__Exercise__:
Everything in the records except the pictures must be copied out exactly.

__Record extracts__:
* * *
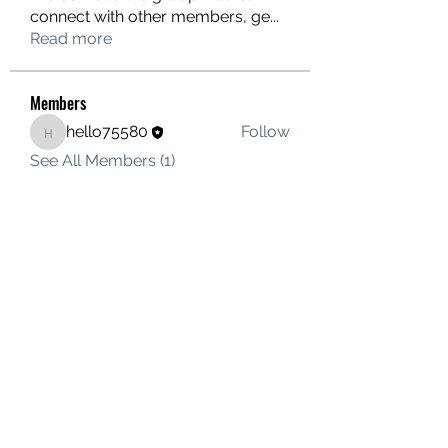
connect with other members, ge
...
Read more
Members
hello75580
Follow
hello75580
See All Members (1)
Contact Us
* * *
__Output of the task__:
connect with other members, ge
...
Read more
Members
hello75580
Follow
hello75580
See All Members (1)
Contact Us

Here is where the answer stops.